YOUR OBJECTIVE:
Could you repeat the records below exactly as written?

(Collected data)
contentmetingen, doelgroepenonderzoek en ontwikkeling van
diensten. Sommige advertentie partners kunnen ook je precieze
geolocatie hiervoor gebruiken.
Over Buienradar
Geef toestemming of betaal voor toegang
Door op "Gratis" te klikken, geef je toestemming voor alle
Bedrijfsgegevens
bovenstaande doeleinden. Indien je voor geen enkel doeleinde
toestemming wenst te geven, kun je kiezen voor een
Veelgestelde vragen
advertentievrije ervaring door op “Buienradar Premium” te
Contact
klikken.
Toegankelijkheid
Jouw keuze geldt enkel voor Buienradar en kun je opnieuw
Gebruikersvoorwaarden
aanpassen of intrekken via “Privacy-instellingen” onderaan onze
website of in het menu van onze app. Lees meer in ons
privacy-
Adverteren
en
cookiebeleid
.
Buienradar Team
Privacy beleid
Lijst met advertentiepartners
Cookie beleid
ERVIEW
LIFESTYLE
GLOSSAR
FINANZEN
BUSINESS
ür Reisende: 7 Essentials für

EXERCISE RESPONSE:
contentmetingen, doelgroepenonderzoek en ontwikkeling van
diensten. Sommige advertentie partners kunnen ook je precieze
geolocatie hiervoor gebruiken.
Over Buienradar
Geef toestemming of betaal voor toegang
Door op "Gratis" te klikken, geef je toestemming voor alle
Bedrijfsgegevens
bovenstaande doeleinden. Indien je voor geen enkel doeleinde
toestemming wenst te geven, kun je kiezen voor een
Veelgestelde vragen
advertentievrije ervaring door op “Buienradar Premium” te
Contact
klikken.
Toegankelijkheid
Jouw keuze geldt enkel voor Buienradar en kun je opnieuw
Gebruikersvoorwaarden
aanpassen of intrekken via “Privacy-instellingen” onderaan onze
website of in het menu van onze app. Lees meer in ons
privacy-
Adverteren
en
cookiebeleid
.
Buienradar Team
Privacy beleid
Lijst met advertentiepartners
Cookie beleid
ERVIEW
LIFESTYLE
GLOSSAR
FINANZEN
BUSINESS
ür Reisende: 7 Essentials für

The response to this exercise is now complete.